Ich freue mich darüber, dass dieses Buch ungebrochene Aufmerksamkeit genießt, dass ich es noch einmal überarbeiten konnte und es nun in fünfter Auflage vorliegt. Ich hoffe, mit dieser Neubearbeitung ein wenig dazu beitragen zu können, dass die Seele von Jungen in der Zukunft hinter medizinischen Diagnosen wiederentdeckt wird.

Mundelsheim, im Herbst 2020

Hans Hopf

Einführung – Jungen auf der Suche nach ihrer Identität

Eine Geburtstagsfeier. Drei etwa 3-jährige Jungen rennen schreiend durch den Raum. Plötzlich wirft sich der Größte auf den Kleinsten, dieser kreischt lauthals und windet sich los. Beide stehen wieder auf, rennen durch den Raum und johlen. Dann wird der dritte umgeschubst. Er schlägt sich den Kopf an, heult, hält sich den Kopf und rennt hinter dem Jungen her, der ihn umgestoßen hat. Kreischen, Johlen, knallrote verschwitzte Gesichter.

Am Rand steht ein kleines, vielleicht 4-jähriges Mädchen, schaut mit entgeistertem Gesichtchen, gleichzeitig fasziniert auf das Geschehen. So wie sie vielleicht später als Mutter den Sohn sehen wird, wie so manche Ehefrau ihren Mann, Erzieherinnen ihre Jungenhorde. Ein wenig befremdlich, unglaublich laut, immer in Bewegung, rivalisierend und streitend.

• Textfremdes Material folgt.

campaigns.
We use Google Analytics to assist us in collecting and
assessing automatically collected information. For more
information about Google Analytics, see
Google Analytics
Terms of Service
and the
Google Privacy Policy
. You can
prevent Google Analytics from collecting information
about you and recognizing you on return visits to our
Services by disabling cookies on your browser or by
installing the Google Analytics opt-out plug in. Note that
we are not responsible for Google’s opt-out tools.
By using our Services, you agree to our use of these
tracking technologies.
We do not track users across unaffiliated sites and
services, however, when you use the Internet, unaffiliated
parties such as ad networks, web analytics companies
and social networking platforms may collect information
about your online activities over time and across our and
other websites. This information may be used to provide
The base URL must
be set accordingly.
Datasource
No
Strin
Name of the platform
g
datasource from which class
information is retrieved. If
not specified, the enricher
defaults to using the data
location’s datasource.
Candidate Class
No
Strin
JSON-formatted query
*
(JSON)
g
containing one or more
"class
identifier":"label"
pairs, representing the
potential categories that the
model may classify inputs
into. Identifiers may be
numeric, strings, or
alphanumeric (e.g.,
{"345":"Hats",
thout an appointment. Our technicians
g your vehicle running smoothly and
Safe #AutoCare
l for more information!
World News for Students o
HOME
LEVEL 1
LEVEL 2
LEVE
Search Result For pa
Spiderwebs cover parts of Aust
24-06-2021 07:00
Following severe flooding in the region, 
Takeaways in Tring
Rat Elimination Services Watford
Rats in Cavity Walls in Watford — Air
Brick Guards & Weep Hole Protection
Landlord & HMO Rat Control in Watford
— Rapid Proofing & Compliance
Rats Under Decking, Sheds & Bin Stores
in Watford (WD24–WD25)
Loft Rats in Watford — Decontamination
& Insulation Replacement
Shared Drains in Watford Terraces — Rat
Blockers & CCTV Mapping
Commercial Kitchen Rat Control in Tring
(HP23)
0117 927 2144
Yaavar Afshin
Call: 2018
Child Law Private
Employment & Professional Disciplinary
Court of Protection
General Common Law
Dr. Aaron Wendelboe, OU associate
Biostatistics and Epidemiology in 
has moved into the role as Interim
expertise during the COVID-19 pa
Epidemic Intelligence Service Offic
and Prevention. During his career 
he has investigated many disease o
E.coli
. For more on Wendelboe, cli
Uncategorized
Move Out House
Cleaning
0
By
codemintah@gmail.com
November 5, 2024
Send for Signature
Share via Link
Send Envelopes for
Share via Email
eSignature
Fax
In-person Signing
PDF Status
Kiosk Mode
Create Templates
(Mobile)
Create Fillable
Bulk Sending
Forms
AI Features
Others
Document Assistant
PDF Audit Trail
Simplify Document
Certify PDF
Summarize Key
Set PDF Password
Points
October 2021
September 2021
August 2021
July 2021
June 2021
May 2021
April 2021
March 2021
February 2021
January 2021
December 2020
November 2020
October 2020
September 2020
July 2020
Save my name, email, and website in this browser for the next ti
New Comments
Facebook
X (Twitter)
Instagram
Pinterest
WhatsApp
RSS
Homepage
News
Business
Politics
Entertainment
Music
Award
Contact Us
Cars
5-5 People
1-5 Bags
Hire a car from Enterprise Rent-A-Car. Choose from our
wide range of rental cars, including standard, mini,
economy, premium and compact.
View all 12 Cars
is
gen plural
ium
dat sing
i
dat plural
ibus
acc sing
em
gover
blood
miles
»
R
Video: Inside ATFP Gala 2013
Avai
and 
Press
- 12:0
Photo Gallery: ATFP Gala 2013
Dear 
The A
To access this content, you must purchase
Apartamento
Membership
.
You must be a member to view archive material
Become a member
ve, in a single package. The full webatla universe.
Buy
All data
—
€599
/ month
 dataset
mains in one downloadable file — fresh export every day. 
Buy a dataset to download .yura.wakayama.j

Eine persönliche Einleitung

Dieses Buch versucht, eine Entwicklungspsychologie des seelisch gesunden Jungen unter psychoanalytischen Aspekten zu entwerfen. Seelische Gesundheit ist jedoch nur zu beschreiben, indem man Gegebenheiten untersucht, bei denen sich ein Mangel offenbart oder etwas gestört ist, denn die Psychoanalyse ist bekanntlich der Meinung, dass Pathologie und Normalität(1) nur gradweise voneinander unterschieden sind; die Pathologie ist lediglich eine besondere Ausprägung allgemeiner und normaler Eigenschaften(1) (vgl. auch Dornes, 1994, S. 27). Es ist das große Verdienst von Freud,(1) dass er mit seiner Konzeption der Hysterie und seinen Variationen des Sexualtriebs das Normale und Pathologische auf einer Ebene ansiedelte und als Varianten des gleichen fundamentalen seelischen Geschehens betrachtete (Marcus, 2004, S. 389).